>>>>>

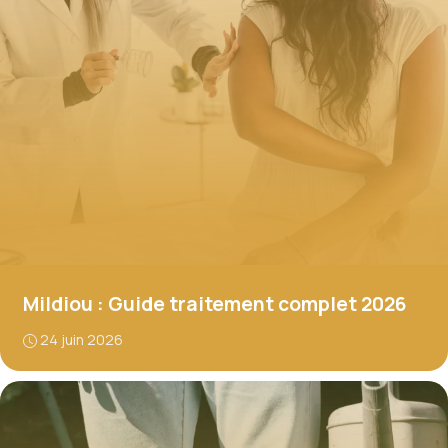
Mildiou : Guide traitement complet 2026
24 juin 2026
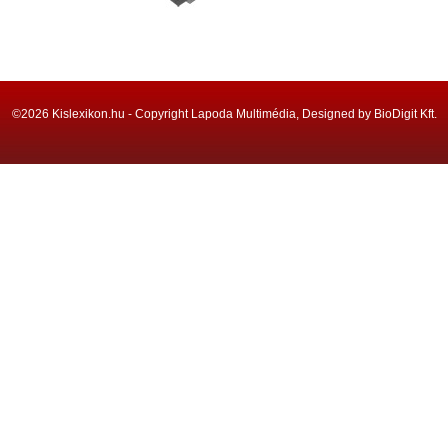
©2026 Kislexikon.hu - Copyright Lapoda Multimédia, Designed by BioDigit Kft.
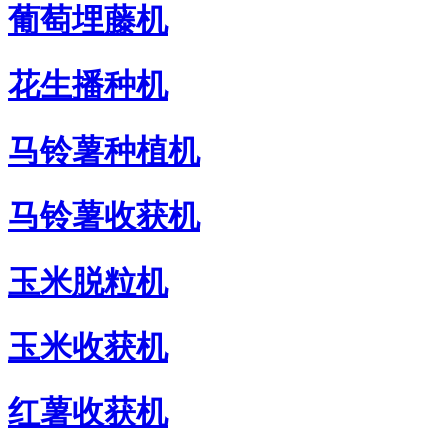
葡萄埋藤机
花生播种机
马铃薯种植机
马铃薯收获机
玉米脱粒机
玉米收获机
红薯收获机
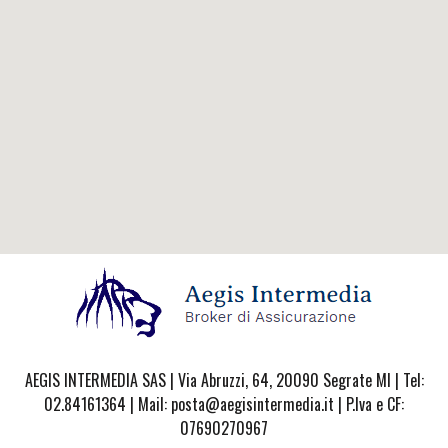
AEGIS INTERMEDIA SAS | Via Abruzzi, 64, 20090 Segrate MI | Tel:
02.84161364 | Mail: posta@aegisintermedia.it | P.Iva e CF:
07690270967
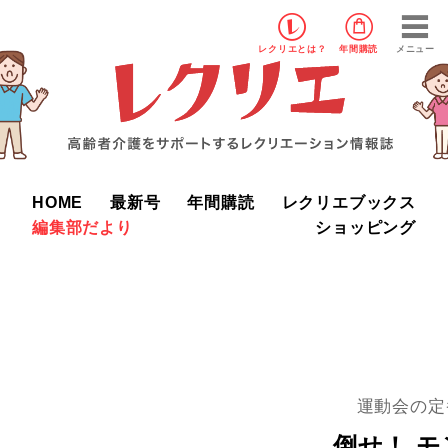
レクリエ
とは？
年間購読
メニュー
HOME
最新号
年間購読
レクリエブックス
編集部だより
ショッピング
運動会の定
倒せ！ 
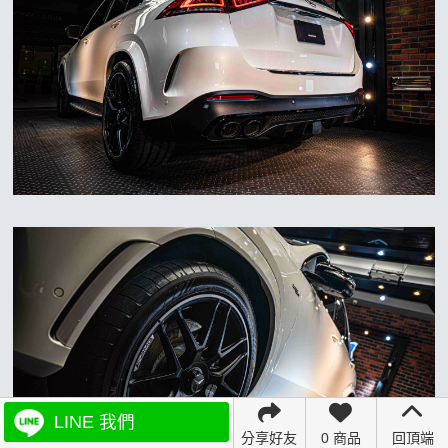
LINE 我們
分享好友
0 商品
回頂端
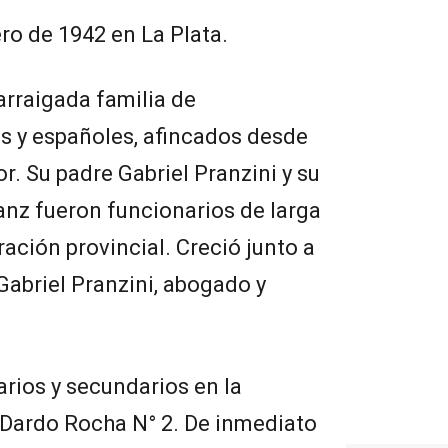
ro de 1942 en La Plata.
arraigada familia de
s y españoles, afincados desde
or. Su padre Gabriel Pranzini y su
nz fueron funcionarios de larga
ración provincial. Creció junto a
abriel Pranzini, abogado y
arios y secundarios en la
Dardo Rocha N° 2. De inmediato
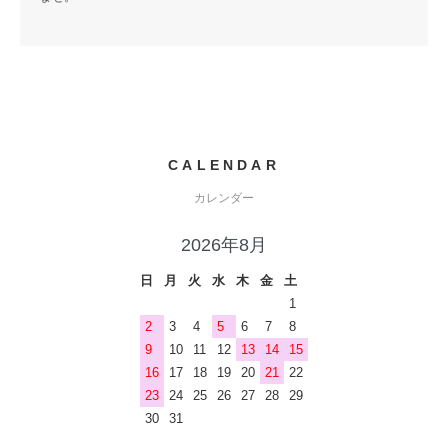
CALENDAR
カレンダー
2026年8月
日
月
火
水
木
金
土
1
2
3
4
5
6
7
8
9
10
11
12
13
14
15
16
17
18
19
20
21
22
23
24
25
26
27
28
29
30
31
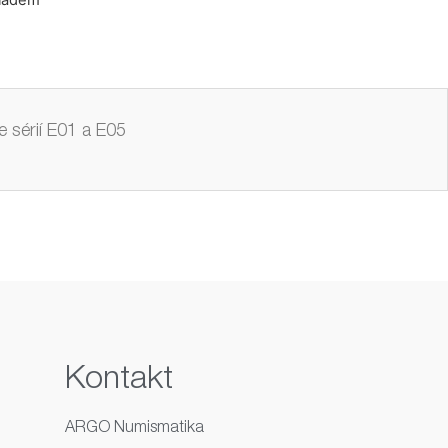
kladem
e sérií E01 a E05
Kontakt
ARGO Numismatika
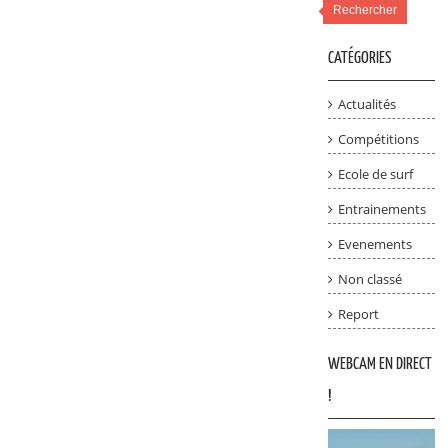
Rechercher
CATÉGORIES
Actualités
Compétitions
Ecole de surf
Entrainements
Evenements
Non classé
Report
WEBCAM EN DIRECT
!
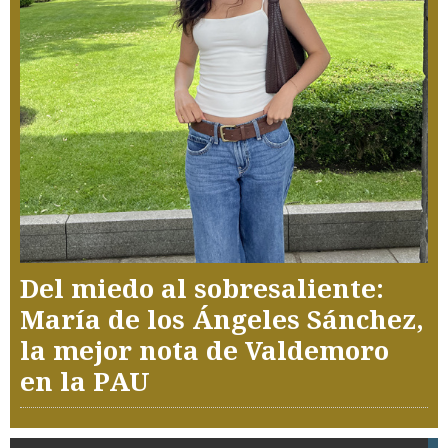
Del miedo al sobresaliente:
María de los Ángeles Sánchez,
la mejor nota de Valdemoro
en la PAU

<<<<<

• **What the exercise asks**: A word-for-word copy of the entries above is needed, with every picture dropped.

• **Task response**:
Mildiou : Guide traitement complet 2026
24 juin 2026
©2026 Kislexikon.hu - Copyright Lapoda Multimédia, Designed by BioDigit Kft.
葡萄埋藤机
花生播种机
马铃薯种植机
马铃薯收获机
玉米脱粒机
玉米收获机
红薯收获机
AEGIS INTERMEDIA SAS | Via Abruzzi, 64, 20090 Segrate MI | Tel:
02.84161364 | Mail: posta@aegisintermedia.it | P.Iva e CF:
07690270967
レクリエ
とは？
年間購読
メニュー
HOME
最新号
年間購読
レクリエブックス
編集部だより
ショッピング
運動会の定
倒せ！ 
LINE 我們
分享好友
0 商品
回頂端
ro de 1942 en La Plata.
arraigada familia de
s y españoles, afincados desde
or. Su padre Gabriel Pranzini y su
nz fueron funcionarios de larga
ración provincial. Creció junto a
abriel Pranzini, abogado y
arios y secundarios en la
Dardo Rocha N° 2. De inmediato
CALENDAR
カレンダー
2026年8月
日
月
火
水
木
金
土
1
2
3
4
5
6
7
8
9
10
11
12
13
14
15
16
17
18
19
20
21
22
23
24
25
26
27
28
29
30
31
kladem
e sérií E01 a E05
Kontakt
ARGO Numismatika
Rechercher
CATÉGORIES
Actualités
Compétitions
Ecole de surf
Entrainements
Evenements
Non classé
Report
WEBCAM EN DIRECT
!
Del miedo al sobresaliente:
María de los Ángeles Sánchez,
la mejor nota de Valdemoro
en la PAU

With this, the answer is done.